Each line holding the string "Slim" is to be copied from the data.

:::::

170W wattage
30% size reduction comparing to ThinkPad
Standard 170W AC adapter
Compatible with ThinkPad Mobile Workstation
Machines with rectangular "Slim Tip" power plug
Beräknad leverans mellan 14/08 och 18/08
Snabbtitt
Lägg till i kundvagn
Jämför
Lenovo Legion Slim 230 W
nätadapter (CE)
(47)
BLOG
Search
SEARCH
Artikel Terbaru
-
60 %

:::::

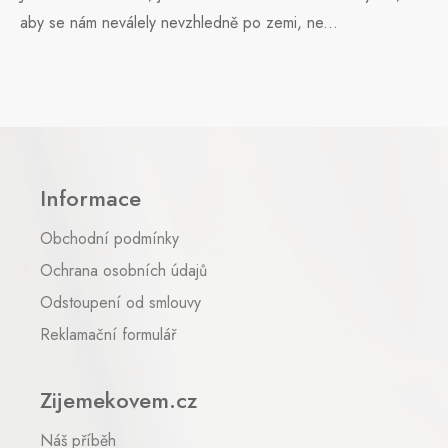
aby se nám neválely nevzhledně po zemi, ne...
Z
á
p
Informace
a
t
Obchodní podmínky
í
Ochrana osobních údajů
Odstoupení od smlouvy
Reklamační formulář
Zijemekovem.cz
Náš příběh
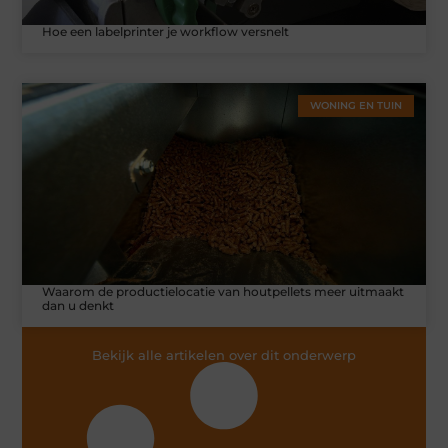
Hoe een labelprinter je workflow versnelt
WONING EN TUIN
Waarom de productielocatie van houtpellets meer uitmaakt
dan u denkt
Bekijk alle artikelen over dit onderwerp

:::::

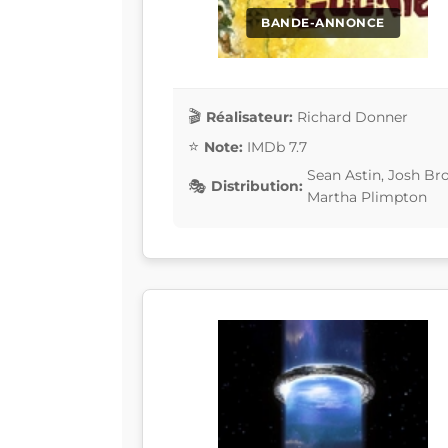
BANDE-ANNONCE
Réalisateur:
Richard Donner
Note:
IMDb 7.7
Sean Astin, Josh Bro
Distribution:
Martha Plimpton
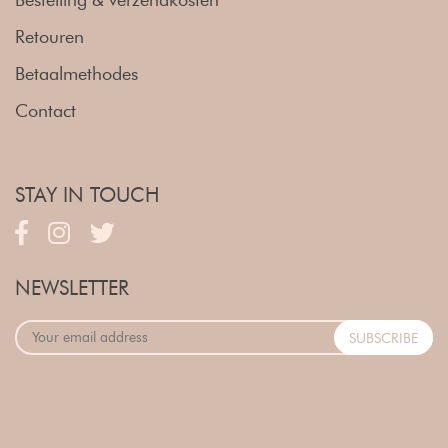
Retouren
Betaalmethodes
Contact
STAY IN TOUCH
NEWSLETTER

:::::

▶ [Exercise answer]:
Machines with rectangular "Slim Tip" power plug
Lenovo Legion Slim 230 W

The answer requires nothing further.